Yes, it is, because spy Harry Palmer, deadbeat and poorly paid and matter of fact, debunks the myth of Bond, and so does the director. Since the script was pedestrian, the film stylises the pedestrian. Most spy activity is waiting around, Furie said, yet you don't see much waiting around in spy movies. You do in The Ipcress File. But when every set-up is this stylised and every bar of music is this distinctive, waiting is a joy to watch.
Ken Adam designed the sets more modestly than the Bond series. Saltsman had Bond ideas about putting computers in the London office of a secret service Major, and Adam talked him out of it. It was a real London location whose sparse, Edwardian office with its fireplace and high ceiling reflected an old-fashioned British Secert Service and highlighted one feature of the room: the high, high windows and door all the way up to that ceiling. The ceiling of that room remains nationalised to this day.
Michael Caine is so definitively Harry Palmer that Len Deighton's book might have been written with Caine in mind. It wasn't, but when Caine read the novel, he had himself in mind from cover to cover. He knew the deadpan, working class delivery and world view of Palmer was right up his street.

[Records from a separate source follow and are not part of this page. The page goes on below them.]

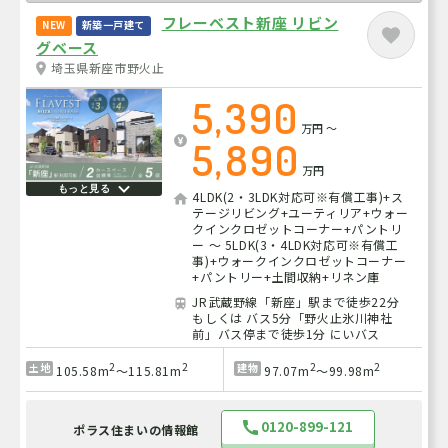
フレーベスト新座 リビン
NEW
新築一戸建て
グベース
埼玉県新座市野火止
5,390
万円
～
5,890
万円
もっと見る
4LDK(2・3LDK対応可※有償工事)+ス
テージリビング+ユーティリア+ウォー
クインクロゼットコーナー+パントリ
ー ～ 5LDK(3・4LDK対応可※有償工
事)+ウォークインクロゼットコーナー
+パントリー+土間収納+リネン庫
JR武蔵野線「新座」駅まで徒歩22分
もしくは バス5分「野火止氷川神社
前」バス停まで徒歩1分 にいバス
2
2
2
2
土地
建物
105.58m
～115.81m
97.07m
～99.98m
0120-899-121
ポラス住まいの情報館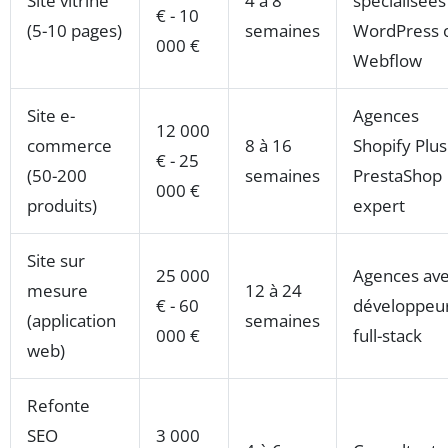
Site vitrine
4 à 8
spécialisées
€ - 10
(5-10 pages)
semaines
WordPress 
000 €
Webflow
Site e-
Agences
12 000
commerce
8 à 16
Shopify Plus
€ - 25
(50-200
semaines
PrestaShop
000 €
produits)
expert
Site sur
25 000
Agences av
mesure
12 à 24
€ - 60
développeu
(application
semaines
000 €
full-stack
web)
Refonte
SEO
3 000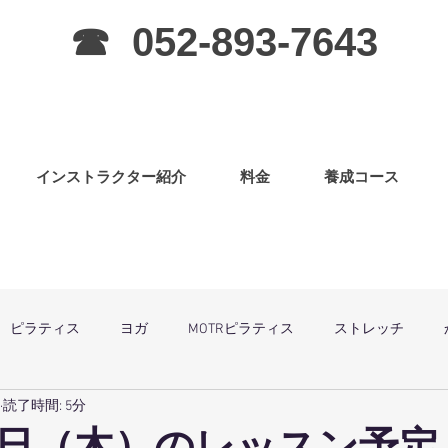
☎ 052-893-7643
インストラクター紹介
料金
養成コース
ピラティス
ヨガ
MOTRピラティス
ストレッチ
読了時間: 5分
グラ
ピラティス（子連OK）
筋力アップ
日曜祝祭日は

Watch out for the superb supporting cast - great British character acting, with that quaint way of making the banal eccentric. Nigel Green and Guy Dollman, at one and the same time, play stereotypes who are yet fully formed, compelling and believable characters, and I still don't know how they did it. Gordon Jackson is beautifully measured as Palmer's colleague. And Sue Lloyd can purr and pout at the same time. Sue Lloyd knows how to cross her legs and make it look like an action scene.

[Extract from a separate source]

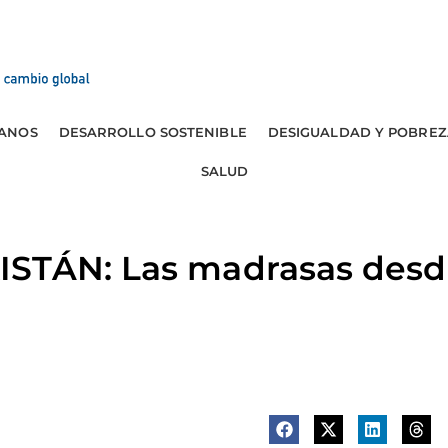
ANOS
DESARROLLO SOSTENIBLE
DESIGUALDAD Y POBREZ
SALUD
STÁN: Las madrasas desd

Look verry closely, if you care to ignore the recession for a while, and you'll see 3 discrepancies in the looped dialogue, where the voice-overs revise what the lips mouthe. Nigel Green talks about a spy who seems to come from Alabama, as near as I can tell from his lips, but his voice says Albania and the discrepancy shows - at least it shows to an enthusiast who loves every second of this film. And then Michael Caine tells his boss there is a dead Yankee spy in his flat: his dubbed voice changes that to a dead American agent. And finally, Caine says goodbye to Sue Lloyd...but his lips say 'taraa'...which Americans might think is a codeword, I guess, so out went the colloquialism in the dubbing.

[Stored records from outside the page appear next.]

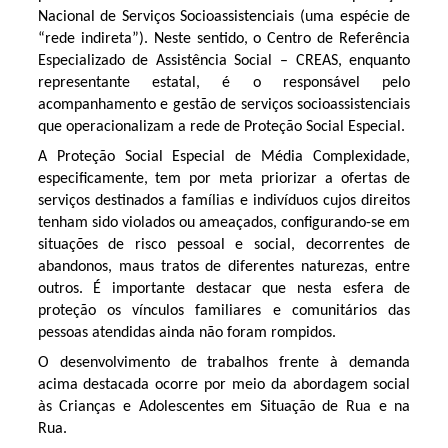
Nacional de Serviços Socioassistenciais (uma espécie de
“rede indireta”). Neste sentido, o Centro de Referência
Especializado de Assistência Social – CREAS, enquanto
representante estatal, é o responsável pelo
acompanhamento e gestão de serviços socioassistenciais
que operacionalizam a rede de Proteção Social Especial.
A Proteção Social Especial de Média Complexidade,
especificamente, tem por meta priorizar a ofertas de
serviços destinados a famílias e indivíduos cujos direitos
tenham sido violados ou ameaçados, configurando-se em
situações de risco pessoal e social, decorrentes de
abandonos, maus tratos de diferentes naturezas, entre
outros. É importante destacar que nesta esfera de
proteção os vínculos familiares e comunitários das
pessoas atendidas ainda não foram rompidos.
O desenvolvimento de trabalhos frente à demanda
acima destacada ocorre por meio da abordagem social
às Crianças e Adolescentes em Situação de Rua e na
Rua.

Actually the dialogue has a tongue in cheek charm about it, parodying English propriety as well as the spy genre, at that precise moment in '60s cinema where the spy film was becoming the spy spoof because everyone was so hip to the genre conventions that the only way left to go was to send it up.
The '60s London locations - exteriors and interiors - are a nostalgic delight. High ceilings and vaccuous rooms and long corridors of British Intelligence remind me fondly of what nationalization does to organizations. And there is a file and a file number for every procedure because nationalization makes even spying civilized. Do you have T11 authority for that? Is that my B101?
Watch for the gorgeous framing when Green takes a phone call from Caine - Green's face is pushed to the far left of the screen and a lit red lampshade takes up three quarters of the frame, close up, across and from top to bottom: the glowing band of scarlet becomes abstract colour without form. How wonderful, when film-makers treat the medium as an art form. You'll see so many artful and whimsical shots like that, you may purr just like Sue Lloyd.
when spies were real spies August 20, 2008 2 out of 10 found this review helpful
Classic cold war spy film of the mid sixties when Michael Caine was at his best. Harry Palmer (i.e. M. Caine) is a rebellious spy in the British secret service who ends up being used as a pawn by the powers that be. Double cross, brainwashing and some cool music from John Barry make this the best of its genre.